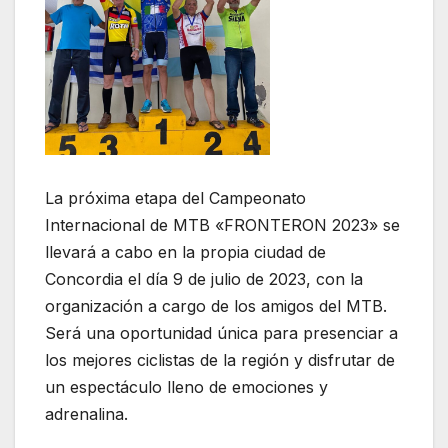
La próxima etapa del Campeonato
Internacional de MTB «FRONTERON 2023» se
llevará a cabo en la propia ciudad de
Concordia el día 9 de julio de 2023, con la
organización a cargo de los amigos del MTB.
Será una oportunidad única para presenciar a
los mejores ciclistas de la región y disfrutar de
un espectáculo lleno de emociones y
adrenalina.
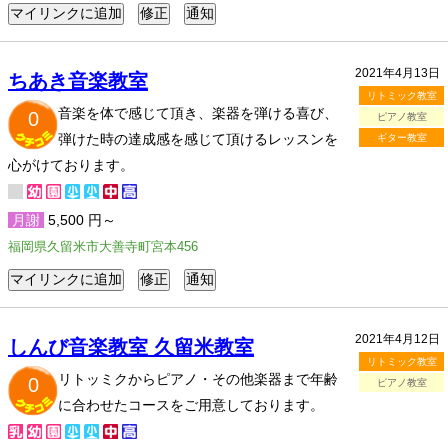
2021年4月13日
ちあき音楽教室
リトミック教室
音楽を体で感じて頂き、楽器を弾ける喜び、
0
ピアノ教室
弾けた時の達成感を感じて頂けるレッスンを
ギター教室
心がけております。
月謝
5,500 円～
福岡県久留米市大善寺町宮本456
2021年4月12日
しんび音楽教室 久留米教室
リトミック教室
リトッミクからピアノ・その他楽器まで年齢
0
ピアノ教室
に合わせたコースをご用意しております。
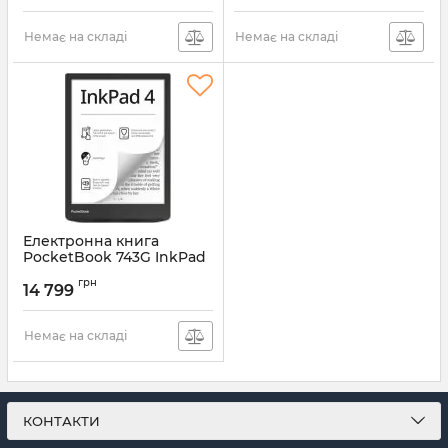
Немає на складі
Немає на складі
Електронна книга
PocketBook 743G InkPad
4 Stundust Silver
грн
(PB743G-U-CIS)
14 799
Артикул:
PB743G-U-CIS
Немає на складі
КОНТАКТИ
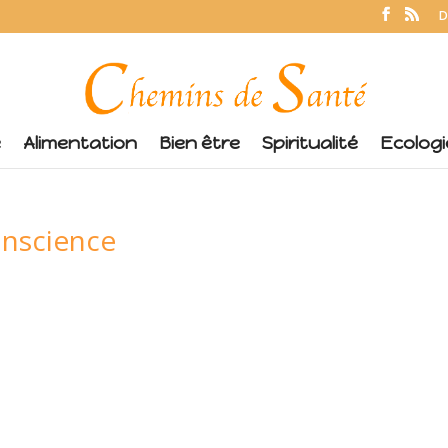
D
é
Alimentation
Bien être
Spiritualité
Ecologi
onscience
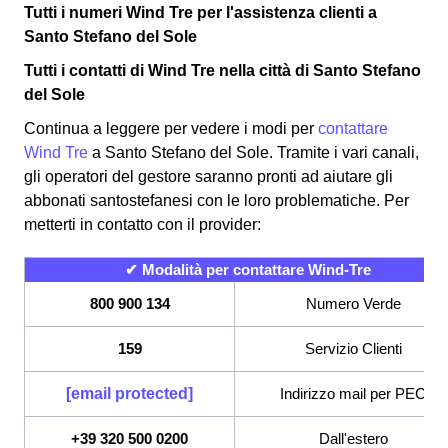
Tutti i numeri Wind Tre per l'assistenza clienti a
Santo Stefano del Sole
Tutti i contatti di Wind Tre nella città di Santo Stefano
del Sole
Continua a leggere per vedere i modi per
contattare
Wind Tre
a Santo Stefano del Sole. Tramite i vari canali,
gli operatori del gestore saranno pronti ad aiutare gli
abbonati santostefanesi con le loro problematiche. Per
metterti in contatto con il provider:
✔ Modalità per contattare Wind-Tre
800 900 134
Numero Verde
159
Servizio Clienti
[email protected]
Indirizzo mail per PEC
+39 320 500 0200
Dall'estero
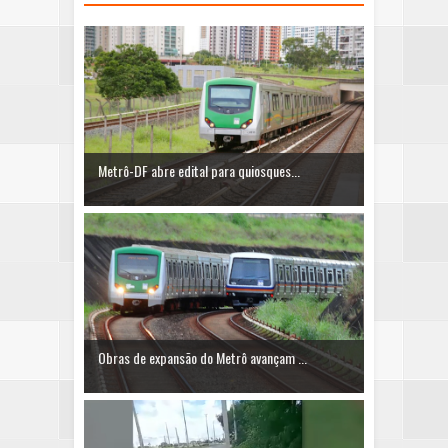
Metrô-DF abre edital para quiosques...
Obras de expansão do Metrô avançam ...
● ● ● ● ● ● ●
* _What the task requires_
For each record above, write it out exactly and omit any picture.

* _Reply_
La próxima etapa del Campeonato
Internacional de MTB «FRONTERON 2023» se
llevará a cabo en la propia ciudad de
Concordia el día 9 de julio de 2023, con la
organización a cargo de los amigos del MTB.
Será una oportunidad única para presenciar a
los mejores ciclistas de la región y disfrutar de
un espectáculo lleno de emociones y
adrenalina.
2021年4月13日
ちあき音楽教室
リトミック教室
音楽を体で感じて頂き、楽器を弾ける喜び、
0
ピアノ教室
弾けた時の達成感を感じて頂けるレッスンを
ギター教室
心がけております。
月謝
5,500 円～
福岡県久留米市大善寺町宮本456
2021年4月12日
しんび音楽教室 久留米教室
リトミック教室
リトッミクからピアノ・その他楽器まで年齢
0
ピアノ教室
に合わせたコースをご用意しております。
Немає на складі
Немає на складі
Електронна книга
PocketBook 743G InkPad
4 Stundust Silver
грн
(PB743G-U-CIS)
14 799
Артикул:
PB743G-U-CIS
Немає на складі
КОНТАКТИ
D
é
Alimentation
Bien être
Spiritualité
Ecologi
onscience
Tutti i numeri Wind Tre per l'assistenza clienti a
Santo Stefano del Sole
Tutti i contatti di Wind Tre nella città di Santo Stefano
del Sole
Continua a leggere per vedere i modi per
contattare
Wind Tre
a Santo Stefano del Sole. Tramite i vari canali,
gli operatori del gestore saranno pronti ad aiutare gli
abbonati santostefanesi con le loro problematiche. Per
metterti in contatto con il provider:
✔ Modalità per contattare Wind-Tre
800 900 134
Numero Verde
159
Servizio Clienti
[email protected]
Indirizzo mail per PEC
+39 320 500 0200
Dall'estero
Metrô-DF abre edital para quiosques...
Obras de expansão do Metrô avançam ...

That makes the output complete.